Book review : The Winter's Child - Cassandra Parkin


Susannah Harper is the woman that all mothers dread to be one day. Five years ago, her world imploded when her only son, troubled teenager Joel, disappeared without a trace. The book jumps around in time, showing us the early days when he was adopted by Susannah and her husband John and their struggles to find a balance in their new family, the time just before he went missing, with Susannah having turned into an over-protective mother whose fusional relationship with her son leads to her deceiving and excluding her husband, and the present, where Susannah, divorced and unable to move on, finds bittersweet solace in visiting mediums who she then criticises on her blog.

However much she slams them as charlatans, she can't help but continue to nurture a glimmer of hope that one of them will one day give her the breakthrough she needs, so when she is told that her son will come back to her before Christmas, she becomes intent on discovering what happened.

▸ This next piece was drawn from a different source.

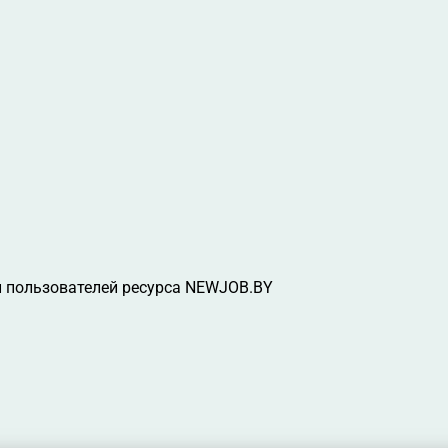
 пользователей ресурса NEWJOB.BY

Strange goings on start to surround Susannah - she spots her son in crowded places, his belongings start to turn up, she receives spooky visitations - but are they hallucinations brought on by the mental strain or real other-worldly messages ?

It's a harrowing look at what it must be like to live in the limbo of not knowing whether your beloved child is alive or dead, and my heart really went out to Susannah. However, even if the story is told entirely from her perspective, I couldn't help but also feel sorry for her husband John, who had to suffer the same pain at losing Joel while also dealing with an increasingly neurotic and over-bearing wife. Susannah is not presented in a particularly positive light and I couldn't really warm to her, especially as she seems to resent everyone else who has any sort of a happy home life - her ex husband, her sister, even her case worker. It's hard to work out if her moral compass has been skewed in later years due to her suffering or if she was always quite a nasty piece of work.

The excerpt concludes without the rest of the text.